2016 – Allgemein – Hellmut Samonigg / Caroline Schober-Trummler


Neue Psychoanalyse und Aufklärung

Nicht nur Österreich muss sich der großen Frage stellen, wie gesellschaftlicher und technologischer Wandel statt­finden können, ohne ein kollektives Gefühl der Verun­siche­­rung und den Verlust der Geborgenheit nach sich zu ziehen.

Fortschritt wird oftmals als Fort-Bewegen von der Mensch­lich­­keit und dem Verlust der Beherrschbarkeit, der Fass­bar­keit von Sachverhalten empfunden. Techno­logische Er­rungen­schaften von Digitalisierung bis Globali­sierung er­öffnen großartige neue Möglichkeiten, können aber auch miss­bräuchliche Verwendung finden und Angst auslösen.

Der Ruf nach dem „Schritt zurück“ zur vermeintlich „guten alten Zeit“ ist keine probate Antwort auf dieses Unwohl­sein, denn der „Dschinni“ ist aus der Flasche und lässt sich nicht mehr in diese zurückbringen – und dies soll an­ge­sichts der Heraus­­forderungen des 21. Jahrhunderts auch gar nicht ver­sucht werden.

Österreich hat die einmalige Chance (und sollte diese auch nützen) im Sinne der Tradition eines Sigmund Freud diese zentralen Fragen der scheinbaren Unvereinbarkeit des allgegenwärtigen Umbruchs durch technologischen Fort­schritt und der offensichtlich eingeschränkten Mög­lich­­keit von uns Menschen, diesen im positiven Sinn zu hand­haben, aufzugreifen: Nicht um diese Heraus­for­de­rungen als Symp­tom zu bekämpfen oder zu ver­drängen, sondern viel­mehr, um zu lernen, sie in ihrer Genese zu verstehen, probate Lösungen zu erarbeiten, damit um­zu­gehen und sie schluss­­endlich zu bewältigen.

Diese „neue Psychoanalyse und Aufklärung“, ge­tragen von den klügsten Köpfen unseres Landes unter­schiedlichster Disziplinen, muss im Kontext der Heraus­for­derungen des all­­gegen­wärtigen Umbruchs Bedacht nehmen auf alle Aspekte und Unzulänglichkeiten der men­sch­lichen Natur mit ihren Bedürfnissen, Ängsten und auch Aggres­­sionen. Nicht nur die fort­währende For­derung nach Fort­schritt und Weiter­entwicklung muss hierbei Be­rück­sichtigung finden, sondern insbesondere die Heraus­­­forderung, dem einzelnen Individuum – aber auch unserer ganzen Gesell­schaft – zu helfen, auf der emotional-psycho­logi­schen Ebene diesen Wandel mitzu­tragen.

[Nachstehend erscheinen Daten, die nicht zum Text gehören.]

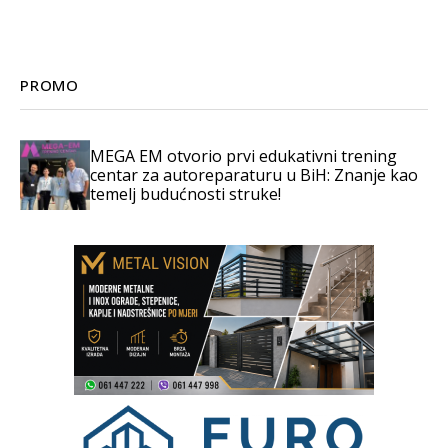
PROMO
MEGA EM otvorio prvi edukativni trening
centar za autoreparaturu u BiH: Znanje kao
temelj budućnosti struke!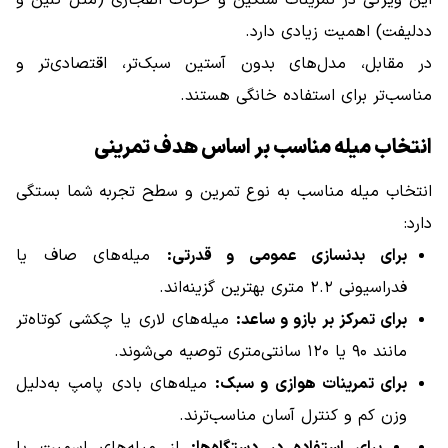
ددلیفت) اهمیت زیادی دارد.
در مقابل، مدل‌های بدون آستین سبک‌تر، اقتصادی‌تر و
مناسب‌تر برای استفاده خانگی هستند.
انتخاب میله مناسب بر اساس هدف تمرینی
انتخاب میله مناسب به نوع تمرین و سطح تجربه شما بستگی
دارد:
برای بدنسازی عمومی و قدرتی:
میله‌های صاف یا
فدراسیونی ۲.۲ متری بهترین گزینه‌اند.
برای تمرکز بر بازو و ساعد:
میله‌های لاری یا چکشی کوتاه‌تر
مانند ۹۰ یا ۱۲۰ سانتی‌متری توصیه می‌شوند.
برای تمرینات هوازی و سبک:
میله‌های بادی پامپ به‌دلیل
وزن کم و کنترل آسان مناسب‌ترند.
برای استفاده در دستگاه‌ها:
از میله‌های اسمیت یا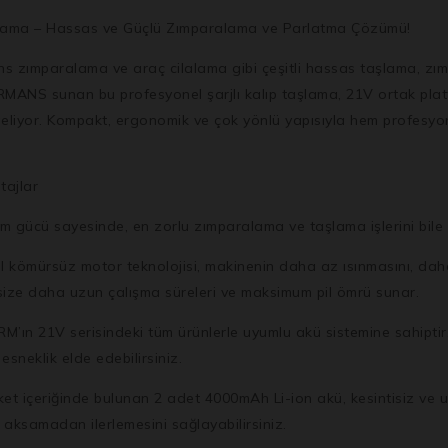
şlama – Hassas ve Güçlü Zımparalama ve Parlatma Çözümü!
 zımparalama ve araç cilalama gibi çeşitli hassas taşlama, zımp
 sunan bu profesyonel şarjlı kalıp taşlama, 21V ortak platfor
eliyor. Kompakt, ergonomik ve çok yönlü yapısıyla hem profesyonel
tajlar
ü sayesinde, en zorlu zımparalama ve taşlama işlerini bile yükse
ömürsüz motor teknolojisi, makinenin daha az ısınmasını, daha 
size daha uzun çalışma süreleri ve maksimum pil ömrü sunar.
 21V serisindeki tüm ürünlerle uyumlu akü sistemine sahiptir. 
esneklik elde edebilirsiniz.
ket içeriğinde bulunan 2 adet 4000mAh Li-ion akü, kesintisiz ve u
n aksamadan ilerlemesini sağlayabilirsiniz.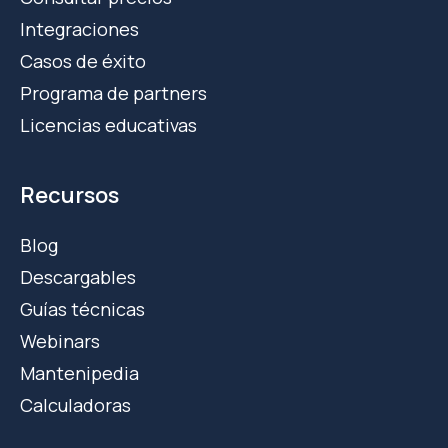
Integraciones
Casos de éxito
Programa de partners
Licencias educativas
Recursos
Blog
Descargables
Guías técnicas
Webinars
Mantenipedia
Calculadoras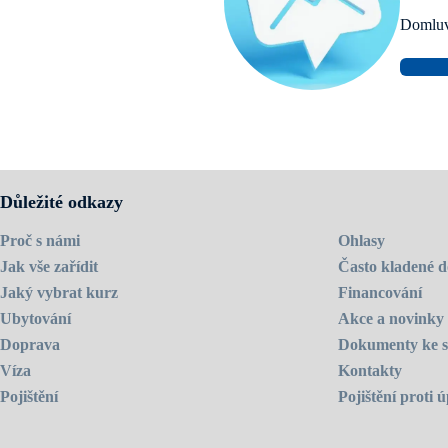
Domluvt
Důležité odkazy
Proč s námi
Ohlasy
Jak vše zařídit
Často kladené d
Jaký vybrat kurz
Financování
Ubytování
Akce a novinky
Doprava
Dokumenty ke s
Víza
Kontakty
Pojištění
Pojištění proti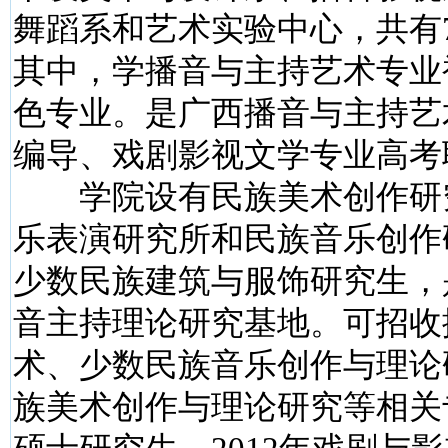
舞蹈系和艺术实验中心，共有
其中，学播音与主持艺术专业
色专业。是广西播音与主持艺
编导、戏剧影视文学专业高考
学院设有民族美术创作研
乐表演研究所和民族音乐创作
少数民族建筑与服饰研究生，
音主持理论研究基地。可招收
术、少数民族音乐创作与理论
族美术创作与理论研究等相关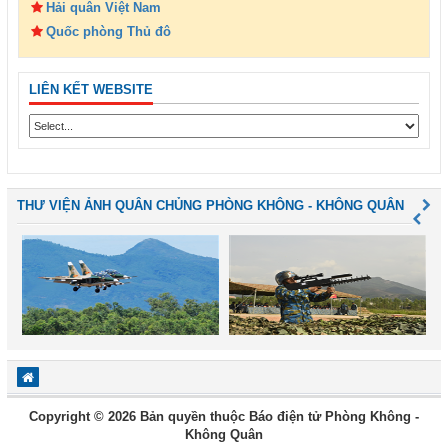
Hải quân Việt Nam
Quốc phòng Thủ đô
LIÊN KẾT WEBSITE
THƯ VIỆN ẢNH QUÂN CHỦNG PHÒNG KHÔNG - KHÔNG QUÂN
Copyright © 2026 Bản quyền thuộc Báo điện tử Phòng Không -
Không Quân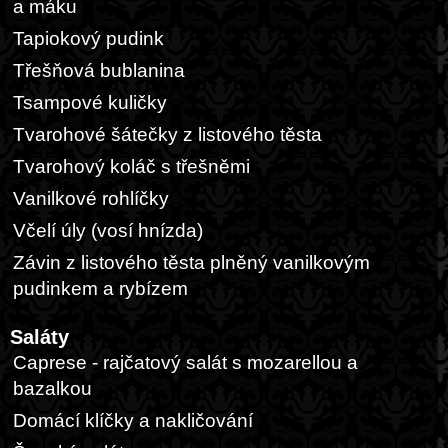
a máku
Tapiokový pudink
Třešňová bublanina
Tsampové kuličky
Tvarohové šátečky z listového těsta
Tvarohový koláč s třešněmi
Vanilkové rohlíčky
Včelí úly (vosí hnízda)
Závin z listového těsta plněný vanilkovým
pudinkem a rybízem
Saláty
Caprese - rajčatový salát s mozarellou a
bazalkou
Domácí klíčky a nakličování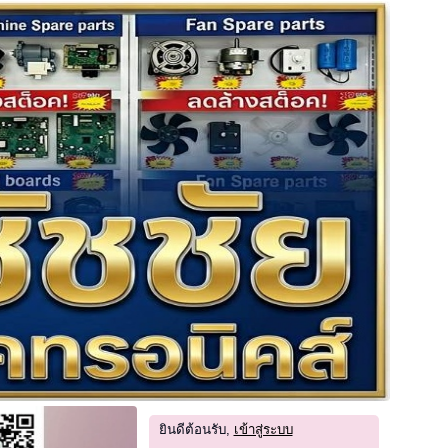
ยินดีต้อนรับ,
เข้าสู่ระบบ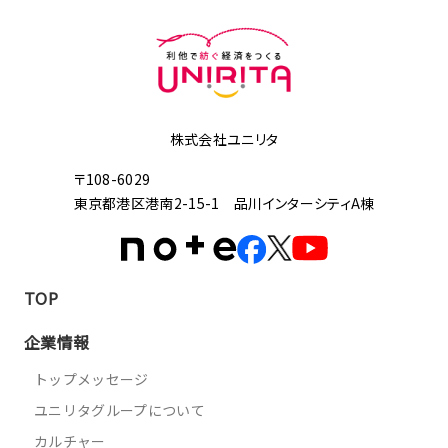
株式会社ユニリタ
〒108-6029
東京都港区港南2-15-1 品川インターシティA棟
TOP
企業情報
トップメッセージ
ユニリタグループについて
カルチャー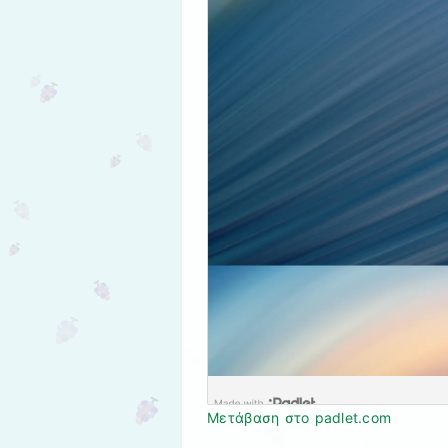
Μετάβαση στο padlet.com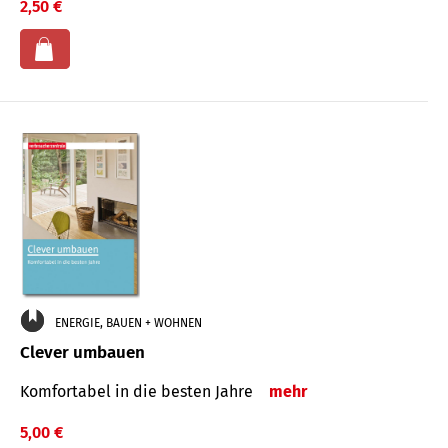
2,50 €
ENERGIE, BAUEN + WOHNEN
Clever umbauen
Komfortabel in die besten Jahre
mehr
5,00 €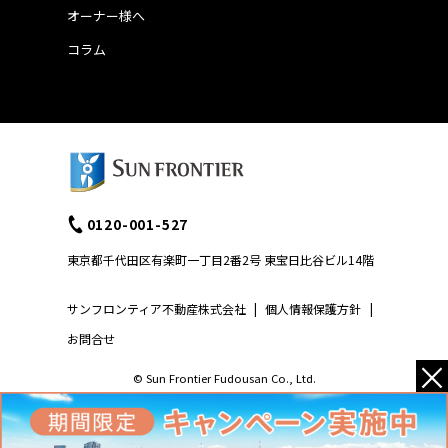
オーナー様へ
コラム
0120-001-527
東京都千代田区有楽町一丁目2番2号 東宝日比谷ビル14階
サンフロンティア不動産株式会社
|
個人情報保護方針
|
お問合せ
×
© Sun Frontier Fudousan Co., Ltd.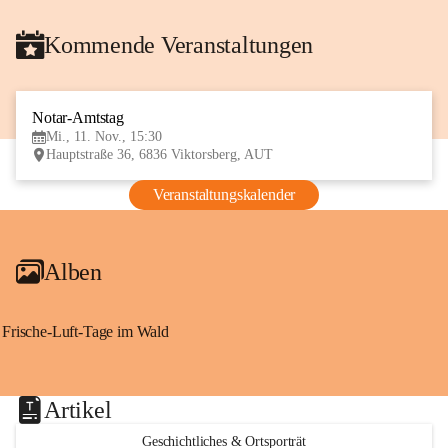
Kommende Veranstaltungen
Notar-Amtstag
11
Mi., 11. Nov., 15:30
NOV
Hauptstraße 36, 6836 Viktorsberg, AUT
Veranstaltungskalender
Alben
Frische-Luft-Tage im Wald
Artikel
Geschichtliches & Ortsporträt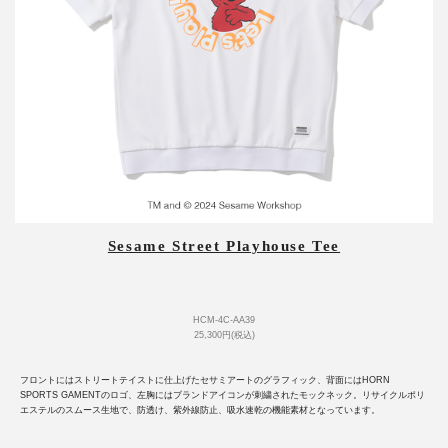
Sesame Street Playhouse Tee
HCM-4C-AA39
25,300円(税込)
フロントにはストリートテイストに仕上げたセサミアートのグラフィック、背面にはHORN
SPORTS GAMENTのロゴ、左胸にはブランドアイコンが刺繍されたモックネック。リサイクルポリ
エステルのスムース生地で、防透け、紫外線防止、吸水速乾の機能素材となっています。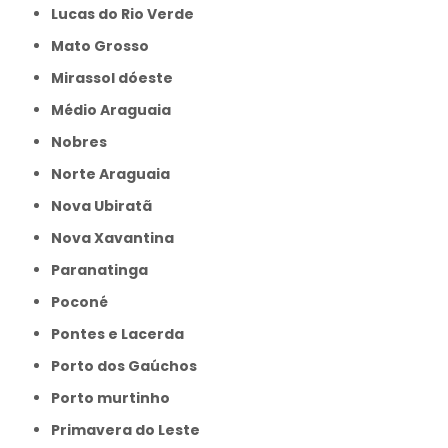
Lucas do Rio Verde
Mato Grosso
Mirassol dóeste
Médio Araguaia
Nobres
Norte Araguaia
Nova Ubiratã
Nova Xavantina
Paranatinga
Poconé
Pontes e Lacerda
Porto dos Gaúchos
Porto murtinho
Primavera do Leste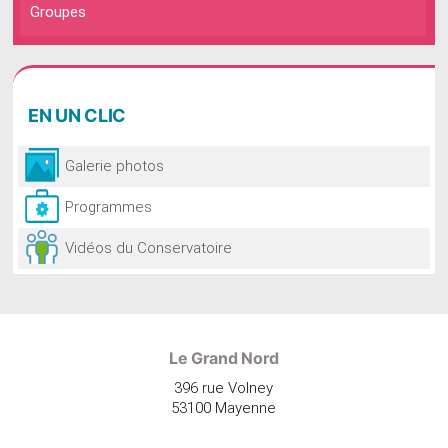
Groupes
EN
UN CLIC
Galerie photos
Programmes
Vidéos du Conservatoire
Le Grand Nord
396 rue Volney
53100 Mayenne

Die Heraus­for­derungen des 21. Jahr­­hunderts verlangen es, alle Res­sourcen zu mobilisieren: geistiges und kreatives Potenzial, gesellschaftlichen Zu­sammen­halt, technische und wissen­schaftliche Lösungen – dies, um ein Zusammen­leben mit mög­lichst hoher Lebens­qualität und in Frieden zu er­mög­­lichen. Österreich hat das Potenzial hierzu.


Über Hellmut Samonigg / Caroline Schober-Trummler

Hellmut Samonigg, Facharzt für Innere Medizin und seit 1992 Universitätsprofessor. Er war Leiter der Klinischen Abteilung für Onkologie sowie der Uni­ver­sitären Palliativmedizinischen Einrichtung an der Medizinischen Uni­versität Graz und von 2003 bis 2008 dort Vizerektor. Er leitete die Organi­sationseinheit zur Entwicklung des MED CAMPUS Graz und ist seit 15. Februar 2016 Rektor der Medizinischen Universität Graz.   Caroline Schober-Trummler, Biochemikerin und Molekularbiologin mit langjähriger Arbeitserfahrung im internationalen Management, etwa in den USA und in China im Bereich Industriemineralien. Von 2011 bis 2016 war sie Managerin des Instituts für Molekulare Biowissenschaften der Karl-Franzens- Universität Graz. Seit 2016 ist sie Vizerektorin für Forschung und Internationales an der Medizinischen Universität Graz. [Fotos: © MED UNI GRAZ]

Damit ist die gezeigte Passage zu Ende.